What Desire wants that is most relevant to Dream's story is to take his/her/its stuffy older brother down a peg or three. By necessity that makes it a villain, or at minimum, an antagonist.

(by default, my brain makes Desire a her, but I will try to stick to the neutral pronoun)

The earliest (in-universe chronological) beginnings of their rivalry is displayed in Endless Nights. In the story that focuses on Dream, The Heart of a Star, it shows Dream falling for a mortal named Killalla, bringing her to a meeting of stars, and actually thanking Desire for its influence. Although many of the Endless here are portrayed differently to show how they have evolved over time, Dream and Desire are pretty static. Dream is formal, and Desire is capricious. The story ends with Killalla falling for a star instead of Dream, which Desire finds funny and Dream does not, their rivalry begun.

It's strongly implied that Desire continues to play this "prank" on Dream over and over again, with relationship disaster after disaster through the millennia, not understanding or not caring that Dream will not change and only carries the hurt from these experiences. This escalates (Nuala, which feeds Season of Mists) and escalates (the story Three Septembers and a January) and escalates (Rose Walker / Dolls House). It's not like Desire isn't busy doing its own thing, but this is the side that Dream gets.
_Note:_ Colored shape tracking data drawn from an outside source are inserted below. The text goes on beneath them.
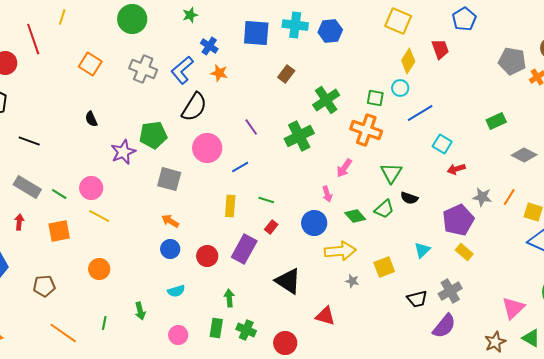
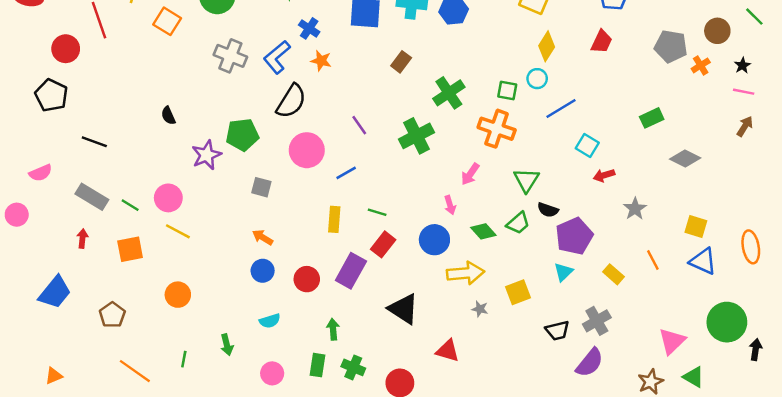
red trapezoid: (440, 49) -> (602, 42), moved, turned 45
orange square: (90, 64) -> (167, 21), moved
gray square: (169, 179) -> (261, 187), size x0.7
gray star: (482, 197) -> (635, 209), turned 30
orange line: (509, 197) -> (653, 260), moved, turned -60
purple pentagon: (458, 220) -> (574, 236), moved
red rectangle: (271, 227) -> (383, 244), size x1.5
brown pentagon: (44, 286) -> (112, 315), turned -30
It is mentioned and demonstrated in the series, repeatedly, that getting what you want means getting what you once wanted. It is subtly implied that Desire understands this by the end, where it clearly gets what it wants and cannot find the same glee in the having that it did in the wanting. Whether it knew that all along but did not understand, will change now that its rivalry is ended, or continue to be a villain to various parties, is left for the reader to imagine.


Adding to this answer, and offering a different side of Desire, is Sandman: Overture...

... during which Desire is secretly helping Morpheus all along, masquerading as one of his aspects (The Cat of Dreams), in order to save the universe. Not only does Desire consider itself critical to continued existence and therefore immediately got involved, but Dream had flat out refused its help out of pride or their rivalry, and managed to bring about The End. Twice. Desire had to keep using time-shenanigans to figure out a solution where it could help everything work out. Unfortunately, this is treated as a last minute reveal, the nature of the plot forces Desire to forget it happened, and last and most wrenchingly, what does stick is the idea of getting Morpheus to kill a Dream Vortex that is family. So in the same breath, Desire helps save existence and conceives the plot of Doll's House. Your mileage may vary, but the story does go out of its way to point out that both siblings take their duties way too seriously, and are far more alike than either wishes.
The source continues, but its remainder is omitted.